> _Work to be completed_
Say how many lines below have "posts" in them, giving the number alone.

Start of The input

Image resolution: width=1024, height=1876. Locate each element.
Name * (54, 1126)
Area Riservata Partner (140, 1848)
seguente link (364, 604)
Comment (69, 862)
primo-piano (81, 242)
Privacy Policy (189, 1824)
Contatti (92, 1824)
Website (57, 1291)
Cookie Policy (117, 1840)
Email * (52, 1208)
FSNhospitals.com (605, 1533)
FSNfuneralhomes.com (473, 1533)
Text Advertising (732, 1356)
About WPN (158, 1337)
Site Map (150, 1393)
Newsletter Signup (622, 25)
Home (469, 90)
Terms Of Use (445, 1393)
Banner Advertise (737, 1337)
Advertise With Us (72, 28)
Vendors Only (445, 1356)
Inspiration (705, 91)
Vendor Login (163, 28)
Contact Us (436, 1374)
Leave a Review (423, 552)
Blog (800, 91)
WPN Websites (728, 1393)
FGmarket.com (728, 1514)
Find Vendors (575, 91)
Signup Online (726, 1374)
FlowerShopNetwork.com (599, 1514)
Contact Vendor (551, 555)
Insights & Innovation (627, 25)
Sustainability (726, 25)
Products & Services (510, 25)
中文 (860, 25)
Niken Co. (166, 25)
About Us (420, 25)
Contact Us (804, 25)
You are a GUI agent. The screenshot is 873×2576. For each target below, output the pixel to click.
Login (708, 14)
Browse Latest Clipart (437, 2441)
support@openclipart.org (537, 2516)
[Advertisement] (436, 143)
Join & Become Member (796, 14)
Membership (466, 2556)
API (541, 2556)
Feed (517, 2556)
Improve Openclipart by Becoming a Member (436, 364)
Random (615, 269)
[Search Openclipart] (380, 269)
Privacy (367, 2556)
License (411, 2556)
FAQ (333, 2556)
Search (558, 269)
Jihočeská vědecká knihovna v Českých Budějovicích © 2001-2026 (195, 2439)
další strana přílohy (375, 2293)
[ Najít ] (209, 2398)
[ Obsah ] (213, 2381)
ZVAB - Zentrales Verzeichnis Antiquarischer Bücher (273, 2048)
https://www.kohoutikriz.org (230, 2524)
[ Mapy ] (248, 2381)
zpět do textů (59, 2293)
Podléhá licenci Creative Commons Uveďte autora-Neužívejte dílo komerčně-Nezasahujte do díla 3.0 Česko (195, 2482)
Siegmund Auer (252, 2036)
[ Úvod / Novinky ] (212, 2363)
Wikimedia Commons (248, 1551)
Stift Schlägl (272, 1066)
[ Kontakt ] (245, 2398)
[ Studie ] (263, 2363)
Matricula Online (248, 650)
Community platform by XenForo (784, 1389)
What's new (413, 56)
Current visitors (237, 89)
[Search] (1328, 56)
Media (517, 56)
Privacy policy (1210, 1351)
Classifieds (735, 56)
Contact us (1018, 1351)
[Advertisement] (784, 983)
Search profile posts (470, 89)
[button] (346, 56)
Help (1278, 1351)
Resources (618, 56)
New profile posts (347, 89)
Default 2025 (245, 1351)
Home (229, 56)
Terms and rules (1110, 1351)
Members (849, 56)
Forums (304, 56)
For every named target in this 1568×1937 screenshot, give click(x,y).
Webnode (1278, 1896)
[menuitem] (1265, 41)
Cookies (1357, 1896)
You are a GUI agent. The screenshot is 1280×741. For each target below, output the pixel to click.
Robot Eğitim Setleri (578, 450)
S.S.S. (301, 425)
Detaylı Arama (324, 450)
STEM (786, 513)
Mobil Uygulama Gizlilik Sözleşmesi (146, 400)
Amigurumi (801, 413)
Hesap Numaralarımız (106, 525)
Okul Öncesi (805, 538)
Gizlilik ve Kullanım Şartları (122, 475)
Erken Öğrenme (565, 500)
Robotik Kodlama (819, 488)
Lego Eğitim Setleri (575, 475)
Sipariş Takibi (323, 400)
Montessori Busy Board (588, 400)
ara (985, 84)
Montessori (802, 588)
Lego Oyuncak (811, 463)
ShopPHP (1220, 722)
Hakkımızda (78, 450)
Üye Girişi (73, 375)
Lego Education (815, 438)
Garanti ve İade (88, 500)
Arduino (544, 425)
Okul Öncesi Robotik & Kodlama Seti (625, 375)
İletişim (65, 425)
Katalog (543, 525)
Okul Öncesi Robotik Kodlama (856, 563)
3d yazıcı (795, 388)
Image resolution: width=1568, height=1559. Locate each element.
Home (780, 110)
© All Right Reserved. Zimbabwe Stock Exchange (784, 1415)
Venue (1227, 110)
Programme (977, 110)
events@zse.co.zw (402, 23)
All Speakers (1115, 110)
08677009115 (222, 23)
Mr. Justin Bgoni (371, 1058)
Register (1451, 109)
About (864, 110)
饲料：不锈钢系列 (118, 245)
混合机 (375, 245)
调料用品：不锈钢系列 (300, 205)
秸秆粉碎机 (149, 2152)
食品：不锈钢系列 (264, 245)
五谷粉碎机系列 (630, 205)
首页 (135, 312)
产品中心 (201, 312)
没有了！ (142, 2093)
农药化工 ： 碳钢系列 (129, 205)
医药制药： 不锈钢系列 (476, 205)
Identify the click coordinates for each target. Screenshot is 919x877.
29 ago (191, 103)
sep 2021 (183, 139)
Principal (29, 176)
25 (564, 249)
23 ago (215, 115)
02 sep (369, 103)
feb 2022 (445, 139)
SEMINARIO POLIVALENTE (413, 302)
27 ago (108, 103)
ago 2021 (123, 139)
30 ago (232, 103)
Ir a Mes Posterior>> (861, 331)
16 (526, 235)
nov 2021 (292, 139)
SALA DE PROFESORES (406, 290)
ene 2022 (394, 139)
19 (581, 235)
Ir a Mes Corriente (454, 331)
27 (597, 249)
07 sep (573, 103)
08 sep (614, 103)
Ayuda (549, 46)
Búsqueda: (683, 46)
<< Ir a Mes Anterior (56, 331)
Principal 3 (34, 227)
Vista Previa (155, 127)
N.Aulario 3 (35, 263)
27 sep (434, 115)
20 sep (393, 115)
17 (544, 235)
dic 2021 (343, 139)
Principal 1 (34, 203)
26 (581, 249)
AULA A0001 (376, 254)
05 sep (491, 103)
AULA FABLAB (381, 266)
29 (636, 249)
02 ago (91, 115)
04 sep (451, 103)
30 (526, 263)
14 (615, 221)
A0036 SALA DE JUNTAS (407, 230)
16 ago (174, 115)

End of The input

> _Your solution_
2